From the March 19 edition of Fox News' Special Report with Brit Hume:
HUME: Al Gore may be contributing to global warming in more ways than just using large amounts of energy at his Nashville mansion. The Tennessean newspaper reports Gore has received more than a half-million dollars in royalty payments from zinc mining on his property.
The EPA says Gore's mines are part of a complex that released more than 19 million pounds of toxic substances into the air, water, and land from 1998 to 2003. The mines are scheduled to be reopened later this year after four years of inactivity.
The paper says some of Gore's neighbors see a conflict between the mining and the former vice president's moral call for environmental activism. One man said that Gore was, quote, "not walking the walk," adding, "Mining is not exactly synonymous with being green, is it?"

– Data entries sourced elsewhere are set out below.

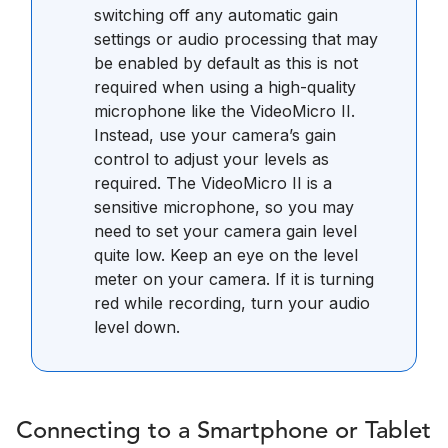
switching off any automatic gain
settings or audio processing that may
be enabled by default as this is not
required when using a high-quality
microphone like the VideoMicro II.
Instead, use your camera’s gain
control to adjust your levels as
required. The VideoMicro II is a
sensitive microphone, so you may
need to set your camera gain level
quite low. Keep an eye on the level
meter on your camera. If it is turning
red while recording, turn your audio
level down.
Connecting to a Smartphone or Tablet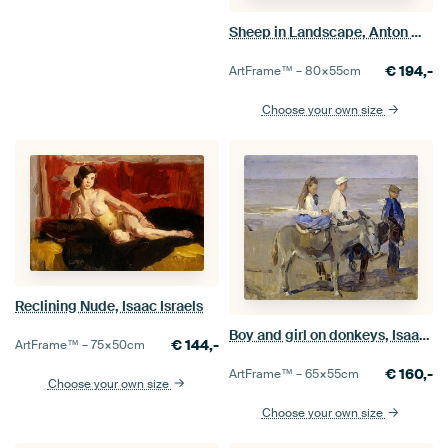
Sheep in Landscape, Anton Mauve
€
194,-
ArtFrame™ –
80×55
cm
Choose your own size
Reclining Nude, Isaac Israels
Boy and girl on donkeys, Isaac Israels
€
144,-
ArtFrame™ –
75×50
cm
€
160,-
ArtFrame™ –
65×55
cm
Choose your own size
Choose your own size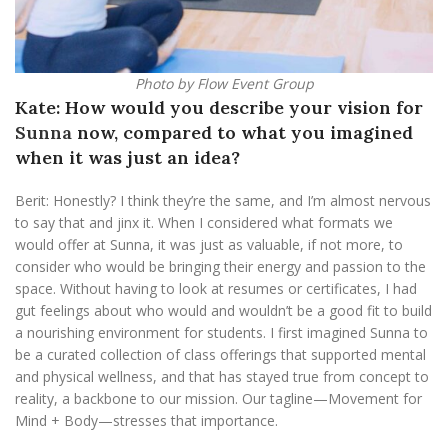
Photo by Flow Event Group
Kate: How would you describe your vision for
Sunna
now, compared to what you imagined
when it was just an idea?
Berit: Honestly? I think they’re the same, and I’m almost nervous
to say that and jinx it. When I considered what formats we
would offer at Sunna, it was just as valuable, if not more, to
consider who would be bringing their energy and passion to the
space. Without having to look at resumes or certificates, I had
gut feelings about who would and wouldn’t be a good fit to build
a nourishing environment for students. I first imagined Sunna to
be a curated collection of class offerings that supported mental
and physical wellness, and that has stayed true from concept to
reality, a backbone to our mission. Our tagline—Movement for
Mind + Body—stresses that importance.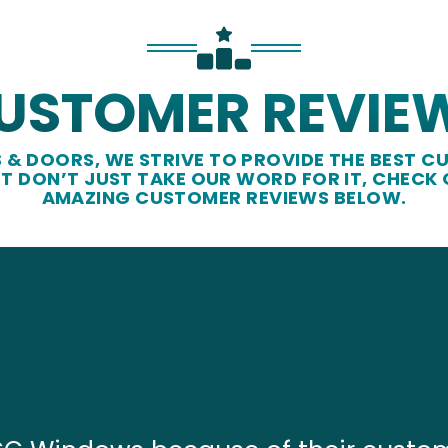
USTOMER REVIE
& DOORS, WE STRIVE TO PROVIDE THE BEST CU
UT DON’T JUST TAKE OUR WORD FOR IT, CHECK
AMAZING CUSTOMER REVIEWS BELOW.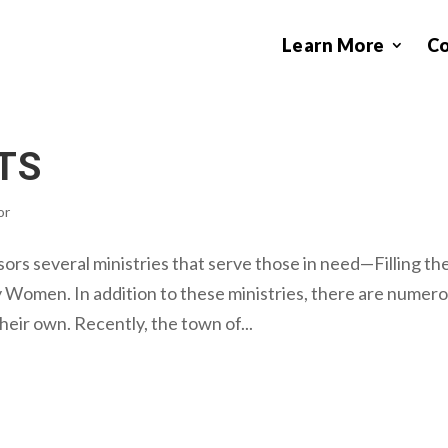
Learn More
C
TS
or
s several ministries that serve those in need—Filling th
y Women. In addition to these ministries, there are numer
eir own. Recently, the town of...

In claiming that "[t]he EPA says Gore's mines are part of a complex that released more than 19 million pounds of toxic substances into the air, water, and land from 1998 to 2003," Hume omitted the fact that The Tennessean also reported that "there is no evidence the mine has caused serious damage to the environment in the area or threatened the health of his neighbors." Further, according to the article, Greg Denton, manager of the planning and standards section in the Tennessee Division of Water Pollution Control, said of the water testing, "I don't see anything here that indicates a water quality issue."
Additionally, as Media Matters for America noted, the article also quoted Caney Fork Watershed Association representative John Harwood as saying that the "operation has a record of vigilance in not operating to harm the environment."
Hume went on to cite one of "Gore's neighbors," who said that Gore was "not walking the walk" and said, "Mining is not exactly synonymous with being green, is it?' " But Hume did not include The Tennessean's identification of him as a "conservative" who "says Gore's view that global warming is a certainty is arrogant." Moreover, the article also cited an environmental activist who saw no conflict between Gore's mining involvement and his environmental advocacy. According to The Tennessean, "Earthworks president and chief executive Stephen D'Esposito said Gore's involvement with mining doesn't bother him 'in any way, shape or form.' 'We are going to have mining. The question is doing it in the right place and the right way,' said D'Esposito." Earthworks is a Washington, D.C., environmental program which, according to its website, "evolved from the work of the Mineral Policy Center (MPC)" to "to help reform mining laws and practices in the U.S. MPC has worked largely behind the scenes to combat the destructive impacts of mining, drilling and digging." Gore has asked the mining company to work with Earthworks "to make sure the operation doesn't damage the environment," according to the newspaper.